The old expression "scared to death" is true, say experts. Fear can trigger a heart attack and during the current coronavirus crisis, it's important to calm your fears, protecting your emotional and mental health as well as your heart.
Dr. Gabe Mirkin, author of "The Healthy Heart Miracle," tells Newsmax that one of the first recorded cases of death by fear occurred in the classic detective story, "The Hound of the Baskervilles."
"It was written in 1901 by Sir Arthur Conan Doyle, who was not only a popular author but a brilliant physician who had extraordinary insight into the causes of disease long before there was scientific evidence to support his views," Mirkin says.
In the novel, Sir Charles Baskerville died from an apparent heart attack surrounded by the paw prints of a huge dog that, as legend would have it, killed one of his evil ancestors. One hundred years later, an article in the British Medical Journal proposed that being scared to death should be called, "The Baskerville Effect," says Mirkin.
Closer to home, the Felony Murder Rule allows prosecutors in all 50 states to bring first-degree murder charges against a defendant if someone dies during a crime such as burglary, rape, or kidnaping, even if the defendant did not intend to kill the victim.
In 2003, jurors convicted thief Mark Fisher for the murder of 89-year-old Freda Dale, who died in her home of a fear-induced heart attack. And in January 2009, prosecutors charged a Charlotte, North Carolina, defendant with first-degree murder for breaking into the home of 79-year-old grandmother of five Mary Parnell, who died even though he never touched her. According to Mirkin, the man scared her so much that she had a heart attack.
Mirkin says that when you are frightened, your adrenal glands release adrenaline that helps your flight-or-fight response. Adrenaline makes your heart beat faster to bring more blood to the muscles and also shunts blood from your intestines to your muscles. The hormone opens calcium channels in heart muscle cells, which fills these cells with calcium to keep the heart muscle contracted and prevents the muscle from relaxing.
"This can cause an irregular heartbeat, which can kill you," says Mirkin.

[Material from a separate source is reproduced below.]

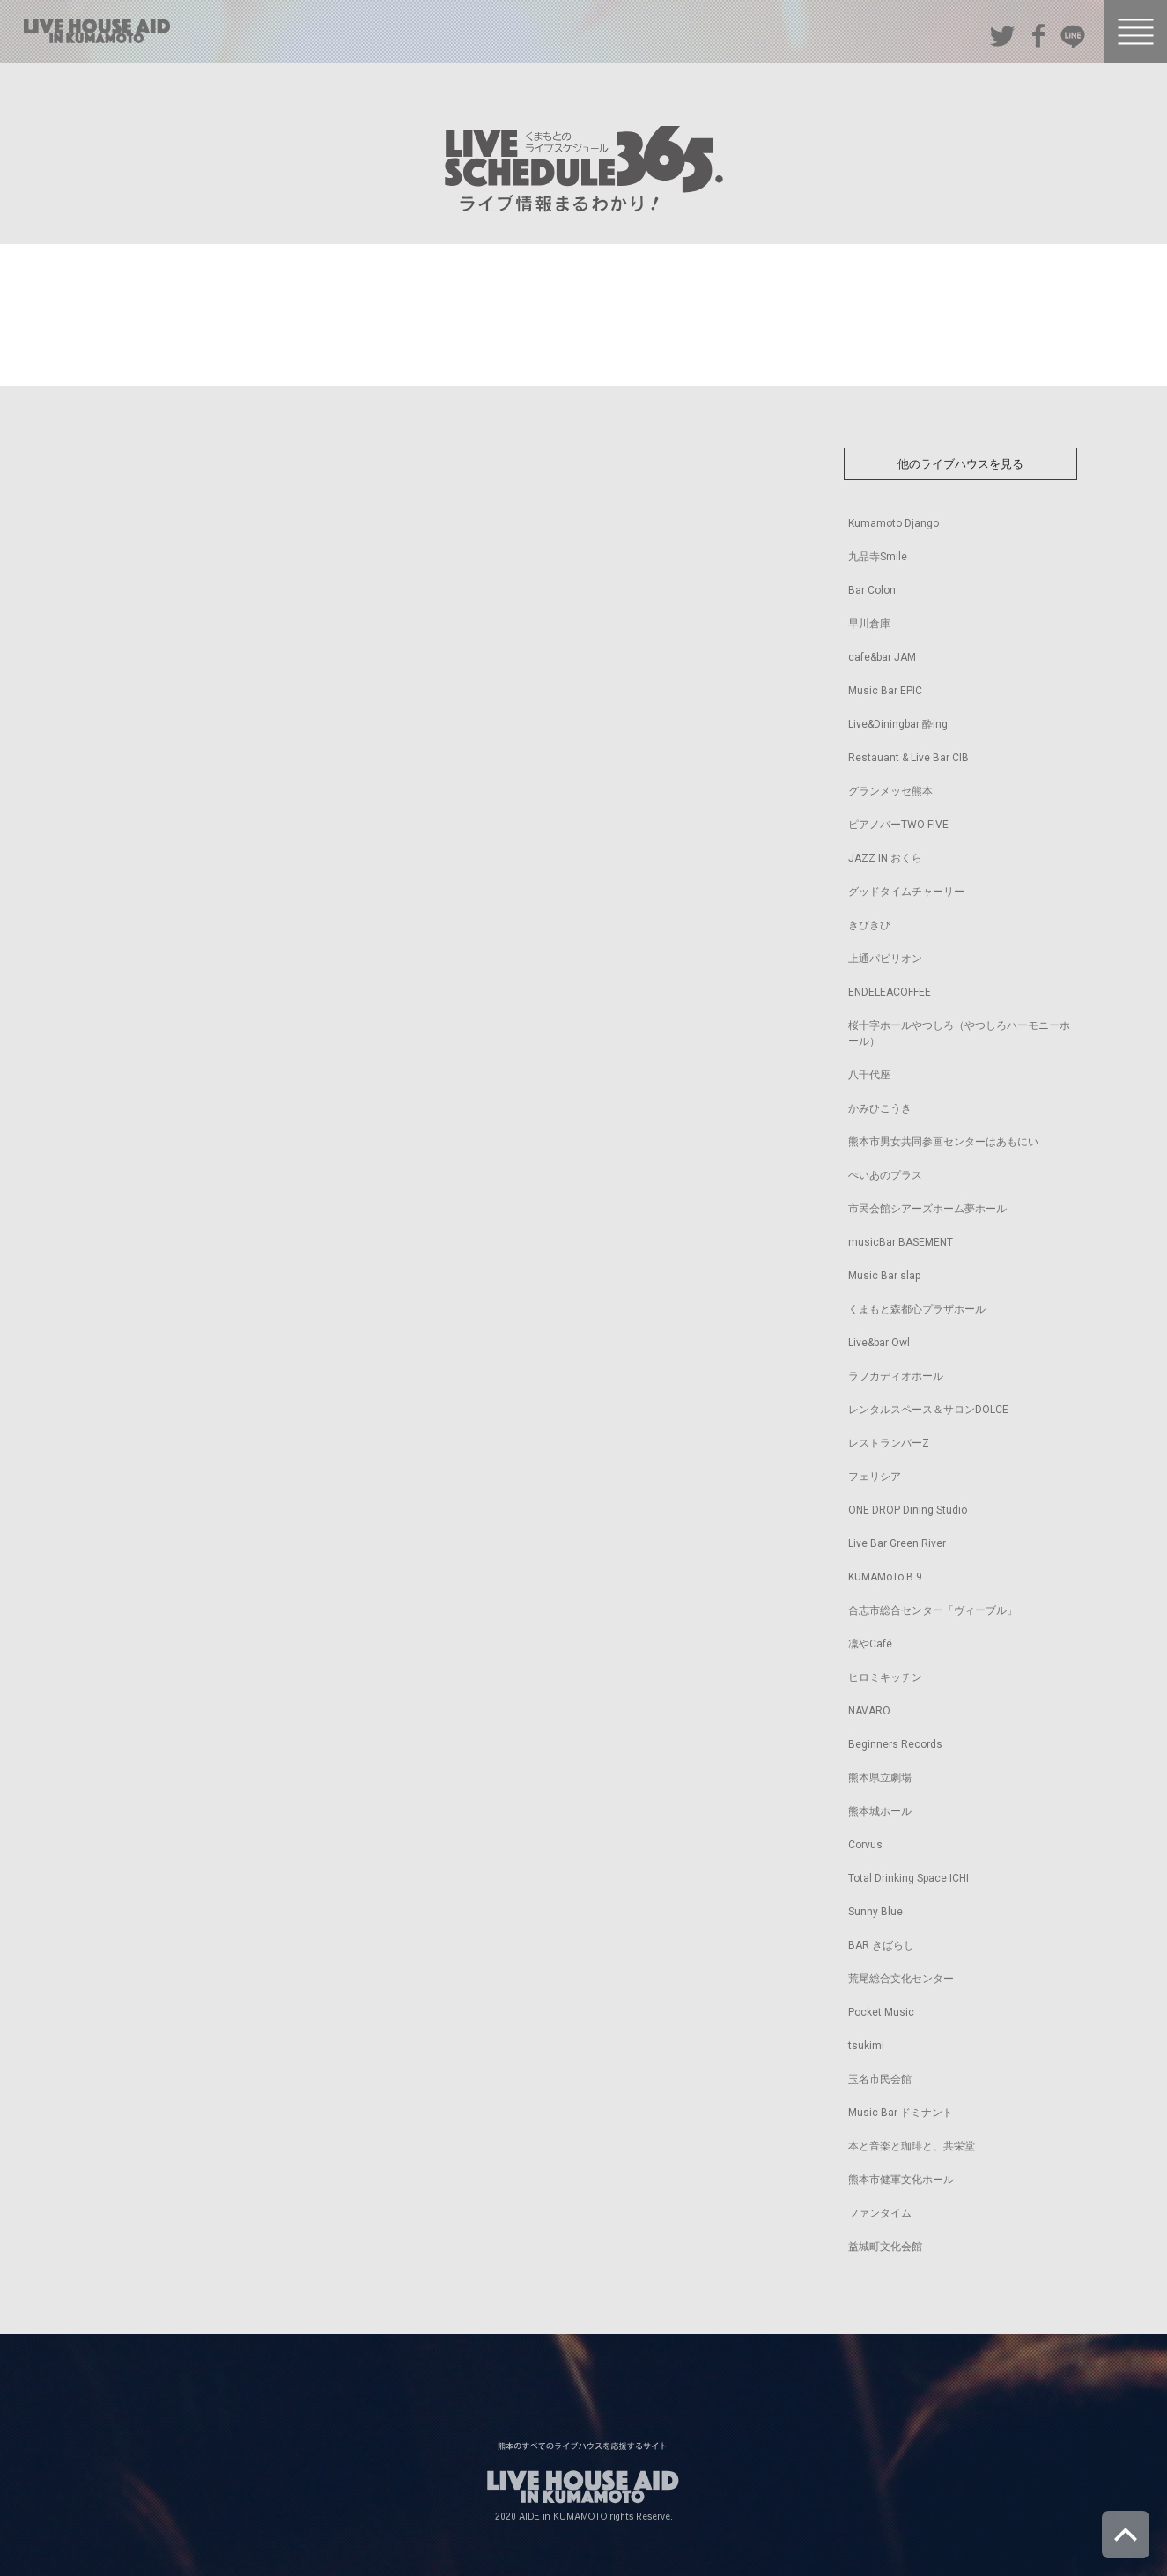 The height and width of the screenshot is (2576, 1167). Describe the element at coordinates (869, 624) in the screenshot. I see `早川倉庫` at that location.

While it is highly unlikely that fear could kill a healthy person with a strong heart, those with an underlying heart condition should be careful if they suffer any of the following symptoms:
- fluttering in the chest
- fast, slow or irregular heartbeats
- chest pain
- shortness of breath
- feelings of fatigue, light-headedness, dizziness or sweating
"Practice kindness to everyone, including yourself, to reduce your fear and anxiety," says Mirkin. "Follow the guidelines for social distancing and play it smart. Taking action can help you face your fears."